Trusts
Erriah Chambers has unparalleled experience in advising on various aspects of trust law and international trust law.
Mauritius has introduced trust law for the benefit of both residents and offshore settlors.
Prior to 2001, the Trust Act 1989 allowed the creation of domestic trusts based on the traditional English model, and the Offshore Trusts Act 1992 allowed the creation of offshore trusts. The Trust Act 1989 and the Offshore Trusts Act 1992 have been been repealed by the Trusts Act 2001 which was introduced to fuse the domestic trust and offshore trust legislation in a bid to avoid ring-fencing.

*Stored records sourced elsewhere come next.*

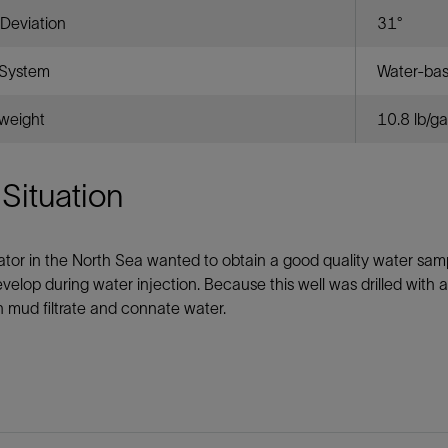
Deviation
31°
System
Water-bas
weight
10.8 lb/ga
Situation
tor in the North Sea wanted to obtain a good quality water samp
velop during water injection. Because this well was drilled with 
 mud filtrate and connate water.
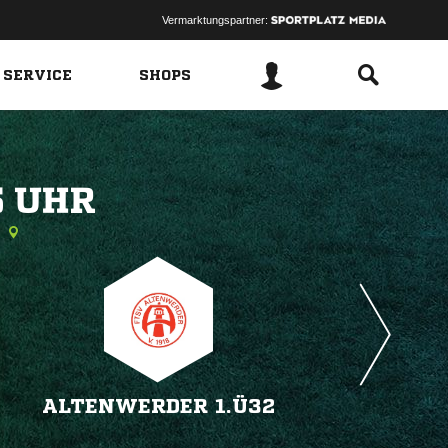
Vermarktungspartner:
 SERVICE
SHOPS
 
ALTENWERDER 1.Ü32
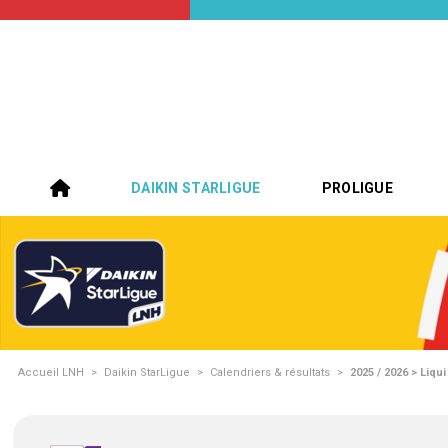
DAIKIN STARLIGUE
PROLIGUE
Accueil LNH
>
Daikin StarLigue
>
Calendriers & résultats
>
2025 / 2026 > Liqu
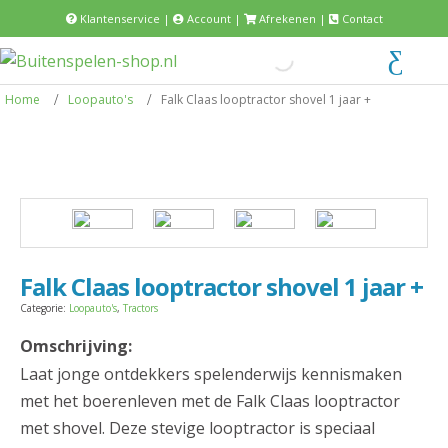
Klantenservice
|
Account
|
Afrekenen
|
Contact
Home
Loopauto's
Falk Claas looptractor shovel 1 jaar +
Falk Claas looptractor shovel 1 jaar +
Categorie:
Loopauto's
,
Tractors
Omschrijving:
Laat jonge ontdekkers spelenderwijs kennismaken
met het boerenleven met de Falk Claas looptractor
met shovel. Deze stevige looptractor is speciaal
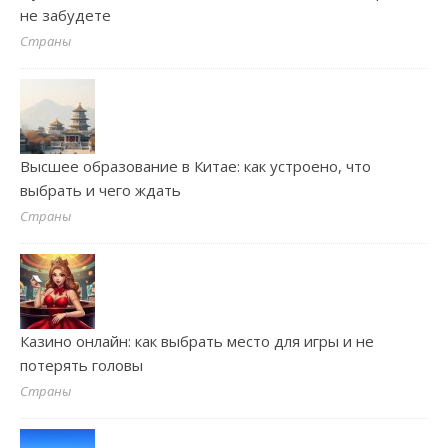
не забудете
Страны
Высшее образование в Китае: как устроено, что
выбрать и чего ждать
Страны
Казино онлайн: как выбрать место для игры и не
потерять головы
Страны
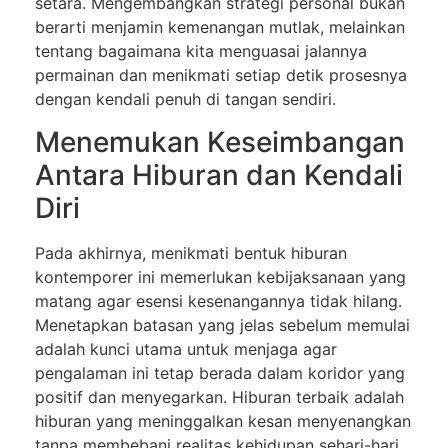
setara. Mengembangkan strategi personal bukan
berarti menjamin kemenangan mutlak, melainkan
tentang bagaimana kita menguasai jalannya
permainan dan menikmati setiap detik prosesnya
dengan kendali penuh di tangan sendiri.
Menemukan Keseimbangan
Antara Hiburan dan Kendali
Diri
Pada akhirnya, menikmati bentuk hiburan
kontemporer ini memerlukan kebijaksanaan yang
matang agar esensi kesenangannya tidak hilang.
Menetapkan batasan yang jelas sebelum memulai
adalah kunci utama untuk menjaga agar
pengalaman ini tetap berada dalam koridor yang
positif dan menyegarkan. Hiburan terbaik adalah
hiburan yang meninggalkan kesan menyenangkan
tanpa membebani realitas kehidupan sehari-hari.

Under the Trusts Act 2001, a settlor may set up any of the following types of trust: protective trust or spendthrift trust, maintenance and accumulation trust, interest in possession trust, discretionary trust, charitable trust, purpose trust and commercial and trading trust.
The settlor of an offshore trust may not be a resident of Mauritius, and the trust must have at least one qualified trustee who is a person residing in Mauritius or a Mauritian management company or a bank authorised by the Financial Services Commission to provide trusteeship services.
The Investment Promotion Act has been amended to allow non-resident settlors or non-resident beneficiaries of a trust to own immovable property in Mauritius solely under the Integrated Residential Schemes (‘IRS’) and the Real Estate Scheme (‘RES’) without the approval of the Prime Ministers’ Office under the Non-Citizens (Property Restrictions) Act 1973, as amended. Non-citizens of Mauritius wishing to avail themselves of immovable property in Mauritius under the IRS and RES may use trust or domestic company to do so subject to registration duty applicable to IRS and RES.